To not only map boundaries of image segments, but also predict which stuff or thing each segment represents, deep learning models are trained on large, annotated datasets to recognize specific semantic classes. From these pre-labeled images, deep learning models infer the patterns and pixel values typical of each label.

Different tasks require different training data: a computer vision system for self-driving cars is trained on images labeled with semantic classes like “person”, “car”, “lane” and “stop sign”, while medical imaging models require optimization for recognizing specific classes of physical tissue, or tumors and other pathologies.

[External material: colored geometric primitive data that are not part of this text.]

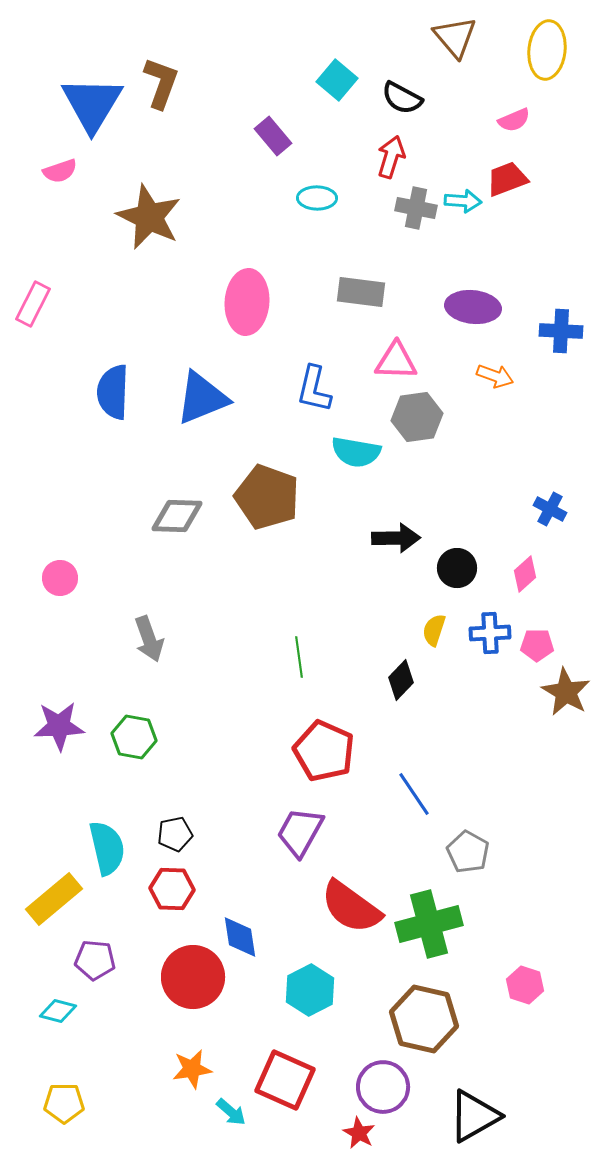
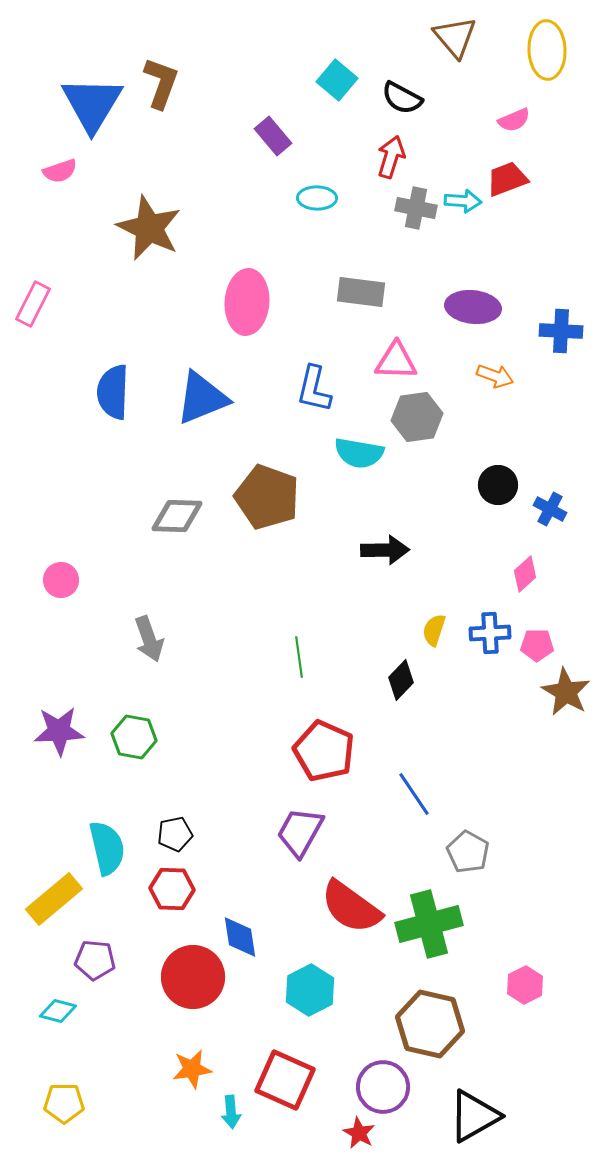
yellow ellipse at (547, 50): rotated 8 degrees counterclockwise
brown star at (149, 217): moved 11 px down
cyan semicircle at (356, 452): moved 3 px right, 1 px down
black arrow at (396, 538): moved 11 px left, 12 px down
black circle at (457, 568): moved 41 px right, 83 px up
pink circle at (60, 578): moved 1 px right, 2 px down
purple star at (59, 726): moved 5 px down
pink hexagon at (525, 985): rotated 15 degrees clockwise
brown hexagon at (424, 1019): moved 6 px right, 5 px down
cyan arrow at (231, 1112): rotated 44 degrees clockwise
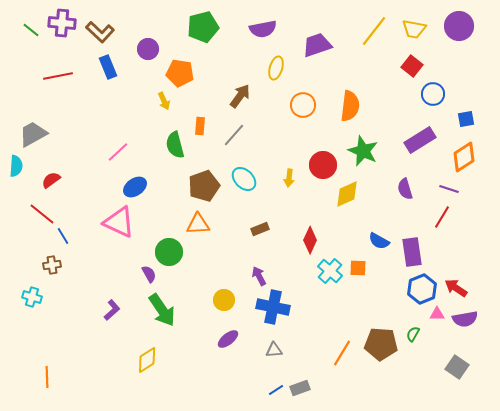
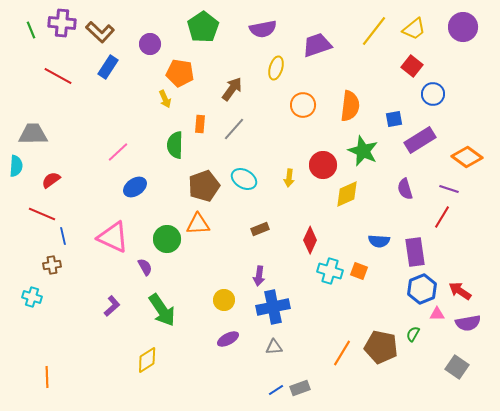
purple circle at (459, 26): moved 4 px right, 1 px down
green pentagon at (203, 27): rotated 20 degrees counterclockwise
yellow trapezoid at (414, 29): rotated 50 degrees counterclockwise
green line at (31, 30): rotated 30 degrees clockwise
purple circle at (148, 49): moved 2 px right, 5 px up
blue rectangle at (108, 67): rotated 55 degrees clockwise
red line at (58, 76): rotated 40 degrees clockwise
brown arrow at (240, 96): moved 8 px left, 7 px up
yellow arrow at (164, 101): moved 1 px right, 2 px up
blue square at (466, 119): moved 72 px left
orange rectangle at (200, 126): moved 2 px up
gray trapezoid at (33, 134): rotated 28 degrees clockwise
gray line at (234, 135): moved 6 px up
green semicircle at (175, 145): rotated 16 degrees clockwise
orange diamond at (464, 157): moved 3 px right; rotated 68 degrees clockwise
cyan ellipse at (244, 179): rotated 15 degrees counterclockwise
red line at (42, 214): rotated 16 degrees counterclockwise
pink triangle at (119, 222): moved 6 px left, 15 px down
blue line at (63, 236): rotated 18 degrees clockwise
blue semicircle at (379, 241): rotated 25 degrees counterclockwise
green circle at (169, 252): moved 2 px left, 13 px up
purple rectangle at (412, 252): moved 3 px right
orange square at (358, 268): moved 1 px right, 3 px down; rotated 18 degrees clockwise
cyan cross at (330, 271): rotated 25 degrees counterclockwise
purple semicircle at (149, 274): moved 4 px left, 7 px up
purple arrow at (259, 276): rotated 144 degrees counterclockwise
red arrow at (456, 288): moved 4 px right, 3 px down
blue cross at (273, 307): rotated 24 degrees counterclockwise
purple L-shape at (112, 310): moved 4 px up
purple semicircle at (465, 319): moved 3 px right, 4 px down
purple ellipse at (228, 339): rotated 10 degrees clockwise
brown pentagon at (381, 344): moved 3 px down; rotated 8 degrees clockwise
gray triangle at (274, 350): moved 3 px up
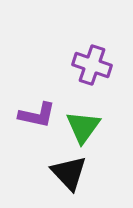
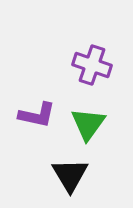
green triangle: moved 5 px right, 3 px up
black triangle: moved 1 px right, 2 px down; rotated 12 degrees clockwise
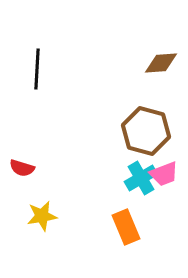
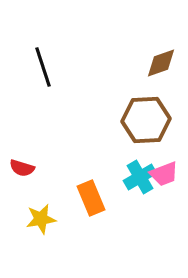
brown diamond: rotated 16 degrees counterclockwise
black line: moved 6 px right, 2 px up; rotated 21 degrees counterclockwise
brown hexagon: moved 11 px up; rotated 18 degrees counterclockwise
cyan cross: moved 1 px left, 1 px up
yellow star: moved 1 px left, 3 px down
orange rectangle: moved 35 px left, 29 px up
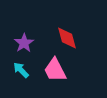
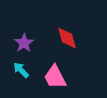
pink trapezoid: moved 7 px down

Training datasets must be carefully pre-labeled by human experts, which can be extremely laborious. Most image segmentation models make use of large, open-source datasets. These public datasets also serve as “ground truth” when evaluating success of trained models: performance metrics are often expressed as percentage of results accurately matching the annotations in the training dataset.

Popular training datasets for deep learning image segmentation models include:

COCO (Common Objects in Context): a large scale dataset containing over 330,000 images with annotated segments across 80 thing categories and 91 stuff categories.

ADE20K: a scene segmentation dataset created by MIT containing over 20,000 images with over 150 semantic classes.

Cityscapes: a large-scale dataset focused on urban streets. Its data was captured in 50 cities across various daytimes, times of year and weather conditions.

Use cases for image segmentation

Image segmentation has become an essential tool in a variety of fields.

Medical imaging: Image segmentation has many applications across radiography, magnetic resonance imagery (MRI), ultrasounds and computer tomography (CT), aiding tasks like tumor detection, brain segmentation, disease diagnosis and surgical planning.

Autonomous vehicles: Image segmentation allows self-driving cars to avoid obstacles like pedestrians and other cars, as well as identify lanes and traffic signs. It is similarly used to inform navigation in robotics.

Satellite imaging: Semantic and instance segmentation automate the identification of different terrain and topographical features.

Smart cities: Image segmentation powers tasks like real-time traffic monitoring and surveillance.

Manufacturing: in addition to powering robotics tasks, image segmentation powers product sorting and the detection of defects.

Agriculture: image segmentation helps farmers estimate crop yields and detect weeds for removal.